Ванесса вздрогнула и открыла глаза. Она увидела над собой чужое лицо, рывком села, вжимаясь спиной в изголовье кровати, а рука нырнула под подушку в поисках кинжала.
Харука со смехом выставила перед собой раскрытые ладони.
— Вас не застать врасплох, — сказала она.
Ванесса выдохнула и огляделась. Ни крови, ни стекла, ни перемолотых костей. Она в спальне, в окно лукаво заглядывает солнце, воздух полнится птичьими трелями. Обнажённый клинок скользнул в ножны, а ножны отправились обратно под подушку.
— Что вы здесь делаете?
— Прошу меня простить, — ответила Харука. Она сидела на краю постели, одетая в белую блузу, брюки и высокие сапоги. Она улыбалась, и глаза её искрились весельем, как у нашкодившего мальчишки. — Я не хотела вас пугать. Видите ли, я собиралась предложить вам составить мне компанию — в это время я объезжаю верхом северную пустошь. Погода нынче чудесная.
Погода и впрямь была хороша. Впервые за прошедшую неделю выглянуло солнце, растворяя повисшую в воздухе липкую серость. Нахальство Харуки раздражало, но предложение звучало соблазнительно. Стены дворца давили на Ванессу и навевали мысли о близости смерти. Недомоганий она не чувствовала — пока что, — но произойти могло что угодно. А после неё настанет черёд Элиота, и род Найтреев прервётся.
Нет. Нельзя думать об этом. Она найдёт выход. Обязательно найдёт.
— Я составлю вам компанию, если вы дадите мне время привести себя в порядок, — ответила Ванесса.
— Я велю подать вам завтрак, — сказала Харука и поднялась с кровати. — Вы так очаровательно хмуритесь во сне.

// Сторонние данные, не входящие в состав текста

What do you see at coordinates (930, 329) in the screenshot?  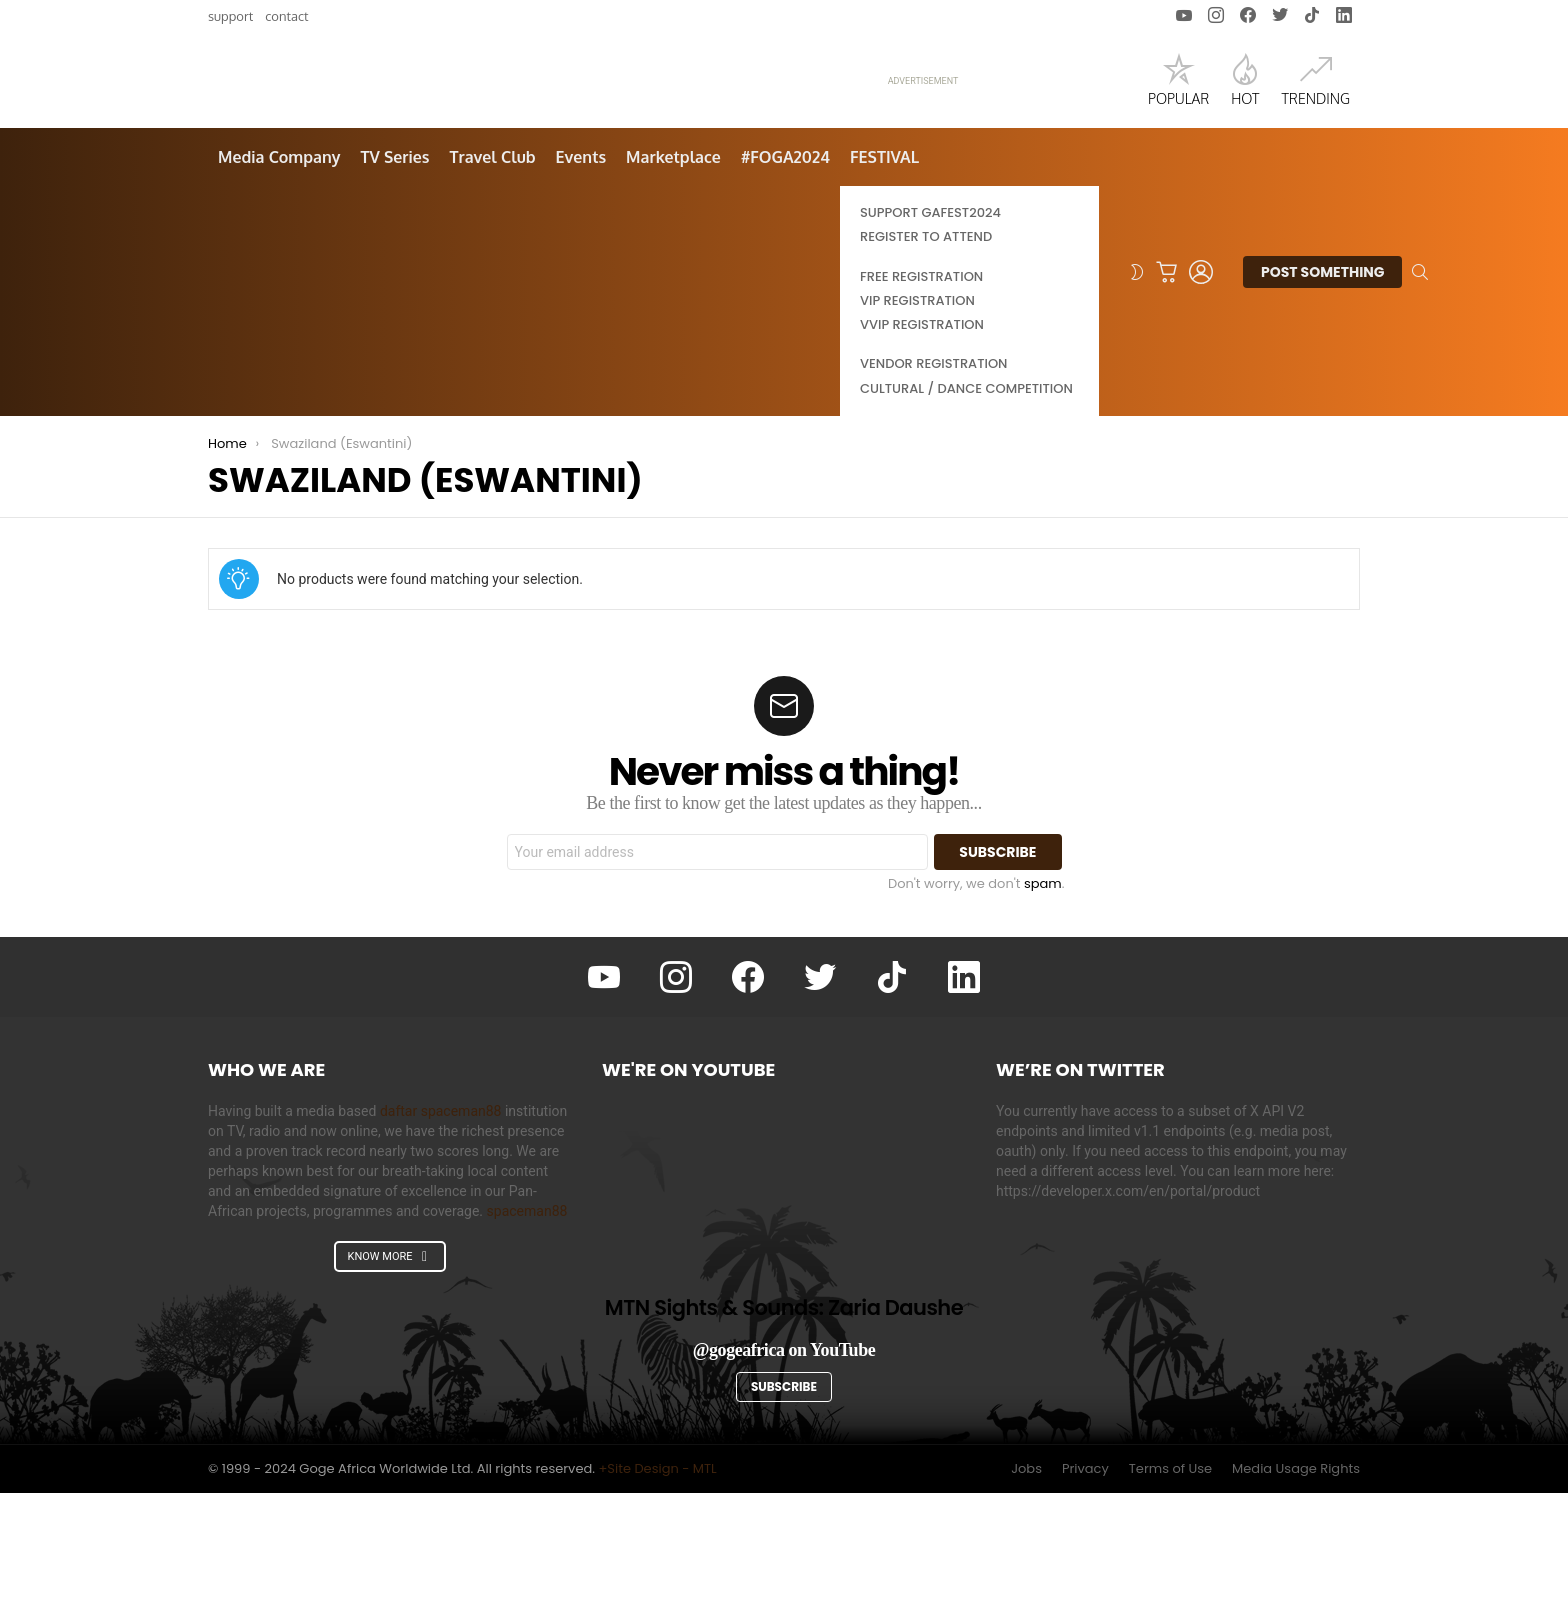 I see `Support GAFEST2024` at bounding box center [930, 329].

С насмешливой улыбкой она, придерживая у бедра шпагу, вышла из спальни, оставив Ванессу в смятении. С самой первой ночи во дворце Ванессу не оставляли жуткие кошмары. Страх перед ночью сплетался со страхом скорой смерти близких людей. Времени скорбеть по Клоду уже не осталось — сердце болело за умирающего Эрнеста. А при взгляде на Элиота глаза невольно наполнялись слезами. Ванесса подтянула колени к груди и уткнулась в них лицом. Она думала, что выплакала все слёзы на похоронах Фреда. Похороны Клода показали обратное — слёз в ней осталось предостаточно. И она уже знала, что её снова ждут слёзы на похоронах, на сей раз — Эрнеста. Он был совсем плох в день их отъезда, едва ли он дотянет до их возвращения.
Своей смерти Ванесса не страшилась.
Она сидела так, пока не принесли завтрак. Тогда она оделась, наскоро перекусила, пристегнула к поясу шпагу и, оставив слугу, спустилась в гостиную.

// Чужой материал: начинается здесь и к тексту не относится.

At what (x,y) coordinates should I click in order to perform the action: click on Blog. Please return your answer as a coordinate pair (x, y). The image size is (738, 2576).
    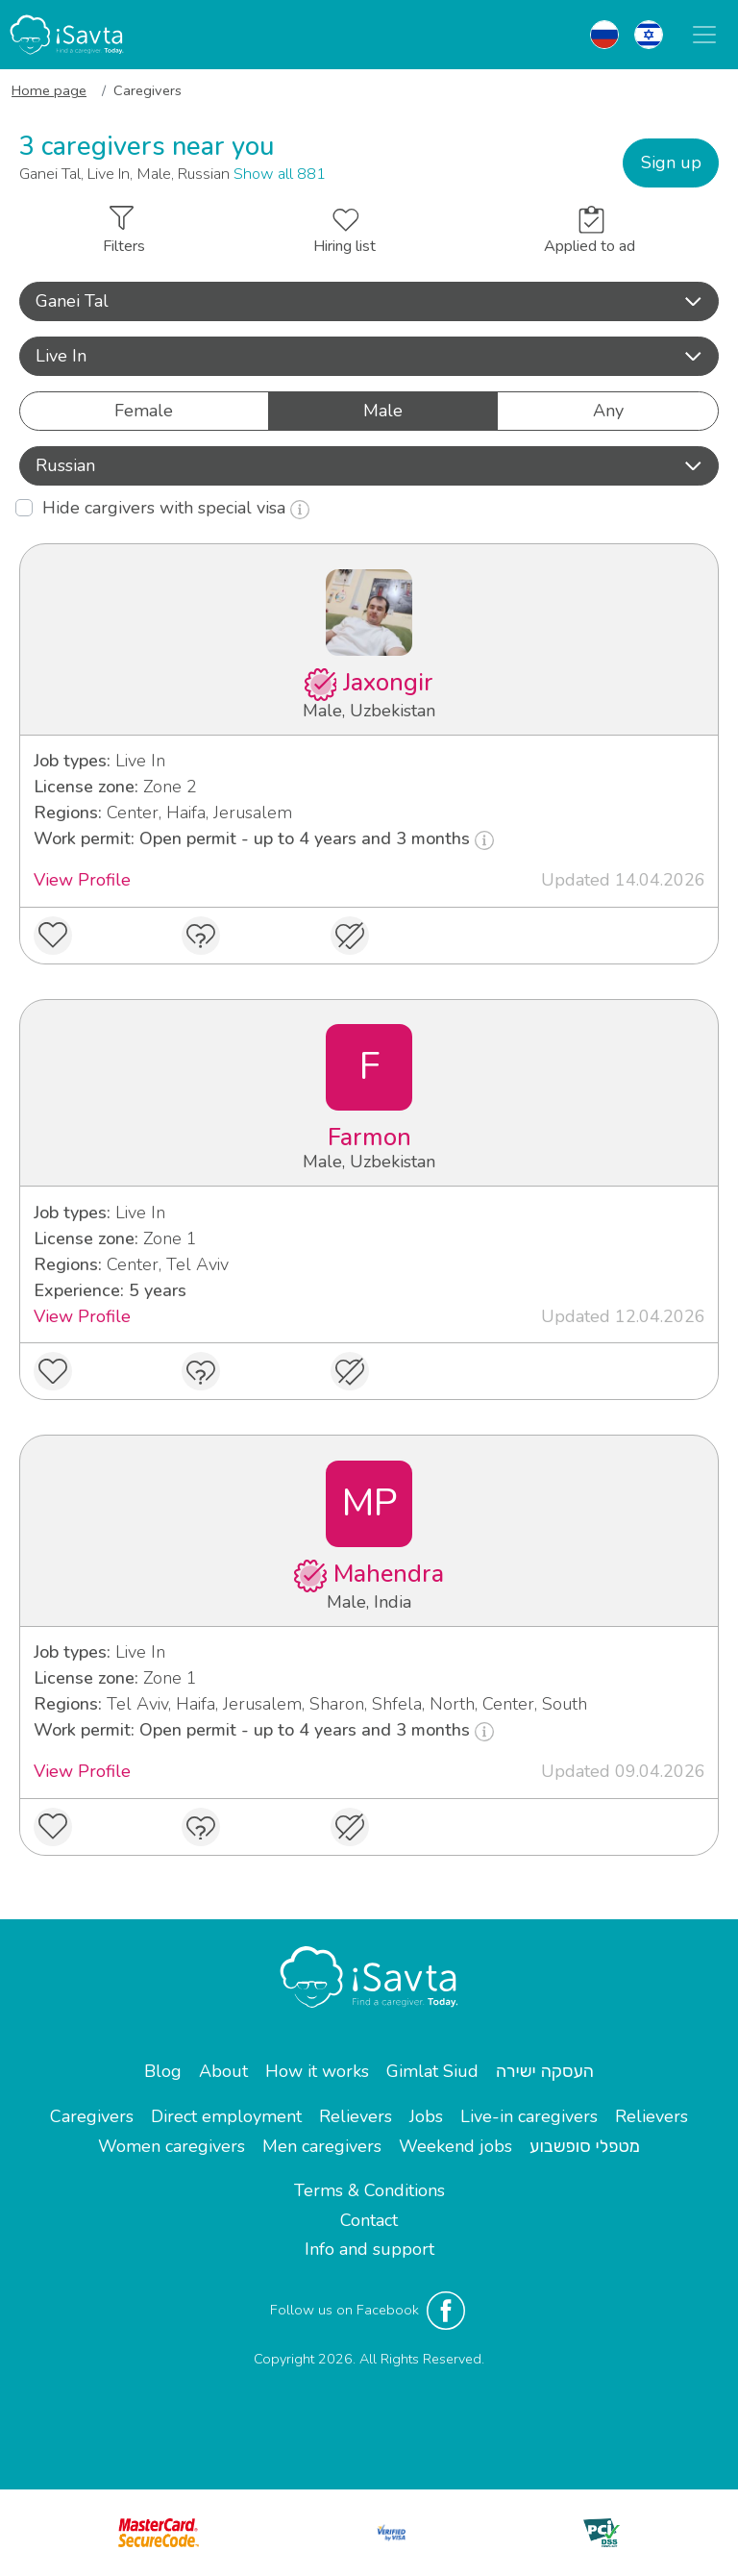     Looking at the image, I should click on (163, 2071).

Харука сидела на подлокотнике кресла. Заметив Ванессу, она поднялась и подала ей руку, помогая спуститься с лестницы. В том не было нужды — на Ванессе был её привычный брючный костюм. Подаренное кольцо она не надела.
Конюшни располагались у восточной части дворца. Конюхи уже вывели осёдланных лошадей и сидели теперь в траве, насвистывая простенькую мелодию.
— Выбирайте лошадь, — сказала Харука.
Ванесса выбрала соловую. Она погладила лошадь по морде, пробежалась пальцами по густой белой гриве, потом, поставив ногу в стремя, легко взлетела в седло. Лошадь оказалась норовистой, мягкости в обращении не терпела. Хорошая лошадь с сильным характером.
— Её зовут Ураган, — сообщила Харука, забираясь в седло белого жеребца. — Я подумала, что вы подойдёте друг другу.
В ответ Ванесса лишь хмыкнула и послала Ураган рысью вперёд. Харука быстро нагнала её.
— Мы можем идти галопом?
Ванессе не нравилась медленная езда, столь популярная у благородных девиц. Она любила быструю скачку, и ветер в лицо, и перестук копыт в дорожной пыли.
Харука кивнула; в молчании они пришпорили лошадей и помчались по дороге, взрезавшей залитую солнцем и пегую от разнотравья равнину. Они скакали на север, и вдалеке у затуманенного горизонта вздымалась горная гряда. Вскоре, когда лошади выдохлись, они свернули с дороги и поехали по травяному морю. Свесившись с седла, Харука сорвала травинку и сунула её в рот. Она ехала справа, солнце освещало её профиль и золотило волосы.
— Вы повеселели, — проговорила она, пожёвывая кончик травинки.
— Да, — ответила Ванесса. — Мне и впрямь стало легче.
Она не лукавила. Отчаяние, захлестнувшее её при пробуждении, растворилось, а страх ослабил тиски. Смерть не спугнуть бравадой и весельем, но, по крайней мере, Ванесса могла хоть один день не изводить себя.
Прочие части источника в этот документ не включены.